Our times together are pretty low-key.  We went to the zoo and to playgrounds, but in general, we stuck pretty close to home, just enjoying each other’s company.

Busy times

threeguys.jpgOct. 7: It feels like our schedule has been really full these last weeks.  Pictures are in the gallery.
Last weekend (Sept. 28-30), I was in Northfield and St. Paul for a Carleton Alumni Council meeting.  It was so wonderful to be back on campus.  I really love Carleton.  I find just being in the liberal arts environment to be very invigorating.  Bryan and Andrew had a nice time here at home.  They got out of the house a lot.  At one point, I got a text message from Bryan (we now have cell phones:) with an urgent question, “Been at library for 2hrs.  How do I get him to leave??”
Andrew does indeed love spending time at the library.  He bounces from reading books to putting puzzles together to playing with the wooden toys to climbing on the furniture to looking at the animal mural, and then he starts the cycle again!
Bryan’s been taking a classical guitar class on Monday nights, so I’ve been inviting Terry over for dinner that night.  It’s a fun chance to see him and to have company/extra help with Andrew on what otherwise would be a quiet evening.

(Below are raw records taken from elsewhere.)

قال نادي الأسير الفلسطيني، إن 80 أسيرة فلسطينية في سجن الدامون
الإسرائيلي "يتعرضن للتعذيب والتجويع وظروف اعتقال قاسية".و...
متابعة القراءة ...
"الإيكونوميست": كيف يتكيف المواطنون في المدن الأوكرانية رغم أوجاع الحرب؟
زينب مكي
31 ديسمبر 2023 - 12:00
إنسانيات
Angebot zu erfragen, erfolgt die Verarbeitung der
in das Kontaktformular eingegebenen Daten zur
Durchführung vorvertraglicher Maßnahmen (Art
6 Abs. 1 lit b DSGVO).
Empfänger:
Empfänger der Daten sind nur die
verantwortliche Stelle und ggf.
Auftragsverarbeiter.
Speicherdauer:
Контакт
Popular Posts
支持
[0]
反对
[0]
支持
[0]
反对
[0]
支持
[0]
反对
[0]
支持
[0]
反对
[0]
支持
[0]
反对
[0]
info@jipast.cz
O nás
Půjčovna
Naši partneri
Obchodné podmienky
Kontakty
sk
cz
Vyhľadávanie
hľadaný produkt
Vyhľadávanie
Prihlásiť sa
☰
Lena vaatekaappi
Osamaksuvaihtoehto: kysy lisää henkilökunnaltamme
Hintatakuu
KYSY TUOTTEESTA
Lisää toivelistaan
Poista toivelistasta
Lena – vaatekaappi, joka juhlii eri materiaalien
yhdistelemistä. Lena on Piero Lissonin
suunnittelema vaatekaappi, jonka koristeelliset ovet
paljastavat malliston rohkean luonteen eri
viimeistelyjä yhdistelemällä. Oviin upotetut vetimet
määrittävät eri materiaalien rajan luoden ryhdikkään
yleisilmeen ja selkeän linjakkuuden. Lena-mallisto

We’re going to be heading back to Northfield for the Carleton Alumni Adventures committee meeting.  Bryan and Andrew are going to hang out on campus while I’m in meetings.  I’m sure they’ll enjoy some Hogan Bros. hoagies.  I’m hoping that we have the chance to pick apples at Fireside orchard.  And then we’re planning to spend some time with Maretta (and maybe Kyle) in St. Paul.  Assuming that Andrew handles the drive alright, it should be a fun time:)

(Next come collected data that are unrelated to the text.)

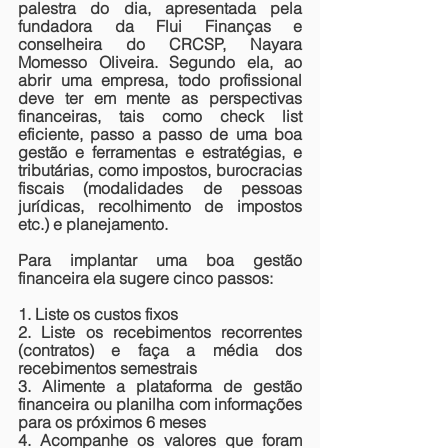
palestra do dia, apresentada pela 
fundadora da Flui Finanças e 
conselheira do CRCSP, Nayara 
Momesso Oliveira. Segundo ela, ao 
abrir uma empresa, todo profissional 
deve ter em mente as perspectivas 
financeiras, tais como check list 
eficiente, passo a passo de uma boa 
gestão e ferramentas e estratégias, e 
tributárias, como impostos, burocracias 
fiscais (modalidades de pessoas 
jurídicas, recolhimento de impostos 
etc.) e planejamento.
Para implantar uma boa gestão 
financeira ela sugere cinco passos:
1. Liste os custos fixos
2. Liste os recebimentos recorrentes 
(contratos) e faça a média dos 
recebimentos semestrais
3. Alimente a plataforma de gestão 
financeira ou planilha com informações 
para os próximos 6 meses
4. Acompanhe os valores que foram 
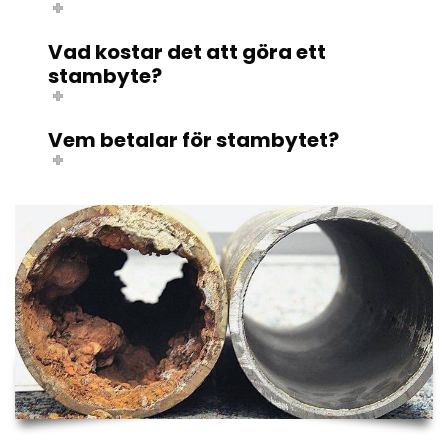
Vad kostar det att göra ett
stambyte?
Vem betalar för stambytet?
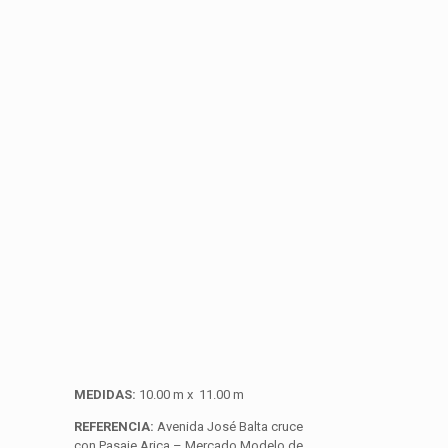
MEDIDAS:
10.00 m x 11.00 m
REFERENCIA:
Avenida José Balta cruce
con Pasaje Arica – Mercado Modelo de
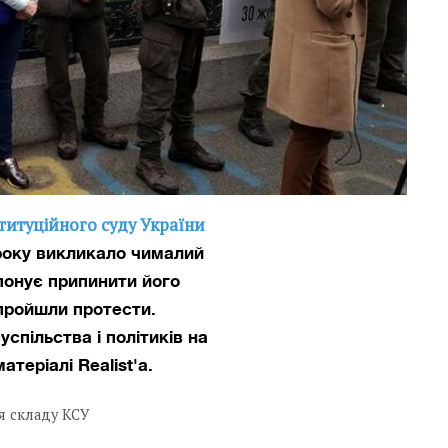
титуційного суду України
 року викликало чималий
понує припинити його
пройшли протести.
спільства і політиків на
атеріалі Realist'а.
 складу КСУ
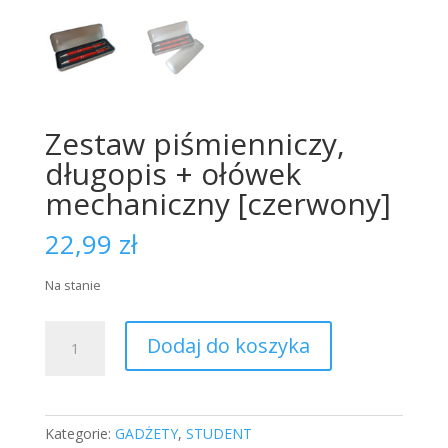
Zestaw piśmienniczy,
długopis + ołówek
mechaniczny [czerwony]
22,99
zł
Na stanie
ilość
Dodaj do koszyka
Zestaw
piśmienniczy,
długopis
+
Kategorie:
GADŻETY
,
STUDENT
ołówek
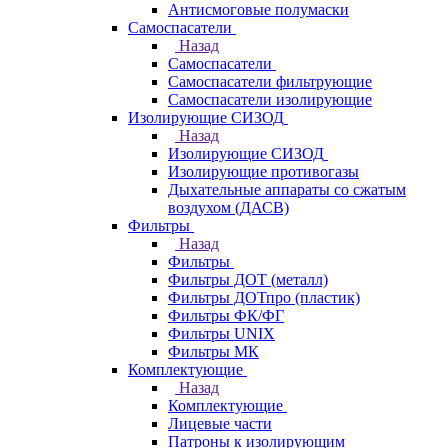
Антисмоговые полумаски
Самоспасатели
Назад
Самоспасатели
Самоспасатели фильтрующие
Самоспасатели изолирующие
Изолирующие СИЗОД
Назад
Изолирующие СИЗОД
Изолирующие противогазы
Дыхательные аппараты со сжатым
воздухом (ДАСВ)
Фильтры
Назад
Фильтры
Фильтры ДОТ (металл)
Фильтры ДОТпро (пластик)
Фильтры ФК/ФГ
Фильтры UNIX
Фильтры МК
Комплектующие
Назад
Комплектующие
Лицевые части
Патроны к изолирующим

Week 22 – we’re falling in love

Oct. 7: Time keeps going by.  I haven’t been on the computer much in the last week, and when I logged on this evening, I was shocked to see that I’ve reached the 22 week mark.  The illustration for this week is a little weird looking.  I know that the baby has very little fat, but this one looks a whole lot like ET:)
I had some fun recently looking at the posts that I had done during my pregnancy with Andrew.  They’re available at the very start of my blog or right here.  So far, this pregnancy has been really, really easy.  I’m feeling the baby moving a lot of the time, and I’m feeling very loving toward her.  I love anticipating that the little person who is growing inside of me could grow to become one of my favorite people in the whole wide world.  Pictures of the ultrasound and some exciting new baby clothes are in the gallery.

Here’s the 22 week update from BabyCenter.com

How your baby’s growing:

Your baby now looks like a miniature newborn, checking in at 10.9 inches and almost 1 pound. Her skin will continue to appear wrinkled until she gains enough weight to fill it out, and the fine hair (lanugo) that covers her head and body is now visible. Her lips are becoming more distinct, and the first signs of teeth are appearing as buds beneath her gum line. Her eyes are developed, though the iris (the colored part of the eye) still lacks pigment. Eyelids and eyebrows are in place, and her pancreas, essential for hormone production, is developing steadily.